Publication PUBLIÉ LE 17/02/2010 PAR Joël AUBERT

Nous sommes entièrement favorables au projet LGV qui reliera Paris à Bayonne en 3 heures au lieu de 5. Faut-il pourtant ajouter une ligne nouvelle entre Bayonne et Hendaye comme le prétend RFF, arguant d’une saturation inéluctable et prochaine de la ligne existante ? Ce point de vue de RFF n’est ni plausible économiquement, ni honnête intellectuellement.

D’abord, l’augmentation du trafic passager en provenance de Paris peut être largement absorbée par la ligne actuelle qui n’est utilisée qu’à 20% de ses capacités. A ceux qui rêvent d’une ligne Paris – Madrid à grande vitesse, nous répondons que ce n’est ni un besoin ni un marché : pour un temps de trajet supérieur à 3 heures, le train subit de plein fouet la concurrence de l’avion. Enfin tous les essais de TER et de trams effectués jusqu’à présent ont donné des résultats insignifiants : il est clair que le train cadre mal avec la configuration du Pays Basque et la dispersion de son habitat.

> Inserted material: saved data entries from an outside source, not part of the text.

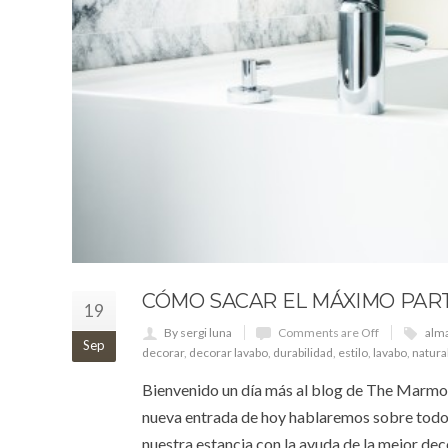
CÓMO SACAR EL MÁXIMO PART
19
By sergi luna
Comments are Off
alm
Sep
decorar
,
decorar lavabo
,
durabilidad
,
estilo
,
lavabo
,
natura
Bienvenido un día más al blog de The Marmol,
nueva entrada de hoy hablaremos sobre todos
nuestra estancia con la ayuda de la mejor dec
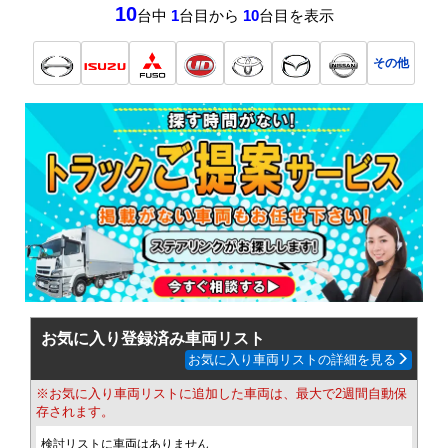
10
台中
1
台目から
10
台目を表示
その他
お気に入り登録済み車両リスト
お気に入り車両リストの詳細を見る
※お気に入り車両リストに追加した車両は、最大で2週間自動保
存されます。
検討リストに車両はありません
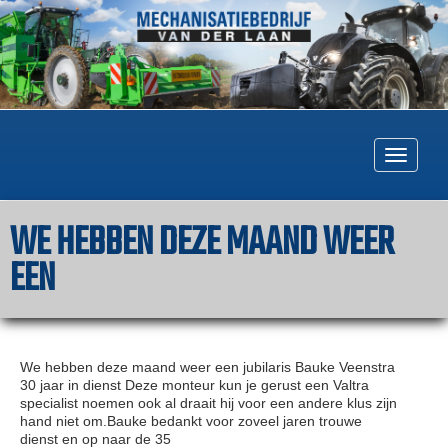
Togg
navig
WE HEBBEN DEZE MAAND WEER
EEN
We hebben deze maand weer een jubilaris Bauke Veenstra
30 jaar in dienst Deze monteur kun je gerust een Valtra
specialist noemen ook al draait hij voor een andere klus zijn
hand niet om.Bauke bedankt voor zoveel jaren trouwe
dienst en op naar de 35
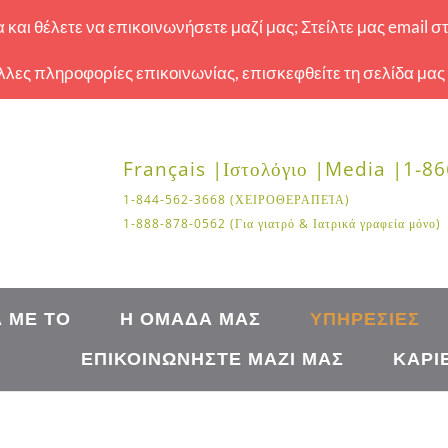
και θέλετε να επικοινωνήσετε μαζί μας; Στείλτε μας email σ
 άλλες πληροφορίες επικοινωνίας, επισκεφθείτε τη σελίδα μας
Français |
Ιστολόγιο |
Media |
1-86
1-844-562-3668 (ΧΕΙΡΟΘΕΡΑΠΕΊΑ)
1-888-878-0562 (Για γιατρό & Ιατρικά γραφεία μόνο)
Ά ΜΕ ΤΟ
Η ΟΜΆΔΑ ΜΑΣ
ΥΠΗΡΕΣΊΕΣ
ΕΠΙΚΟΙΝΩΝΉΣΤΕ ΜΑΖΊ ΜΑΣ
ΚΑΡΙ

Reste le fret et l’autoroute ferroviaire, « locomotives » supposées de la nouvelle ligne, dont RFF nous annonce un déferlement prochain au Pays Basque: une multiplication par 10 du trafic en 10 ans. Ces prévisions deviendront-elles un jour une réalité ? Il est permis d’en douter tant le bilan fret de la SNCF parle en sa défaveur : 5 plans successifs en 9 ans, soit 4 à 5 milliards de subventions versées en pure perte, n’ont jamais permis d’enrayer le déclin du fret en France. Le budget 2010 de la SNCF prévoit 2 600 postes en moins au fret. Pire encore : les prévisions de RFF sont systématiquement surévaluées depuis 25 ans, au point d’être jugées par la Cour des Comptes « fragiles, coûteuses et peu cohérentes ».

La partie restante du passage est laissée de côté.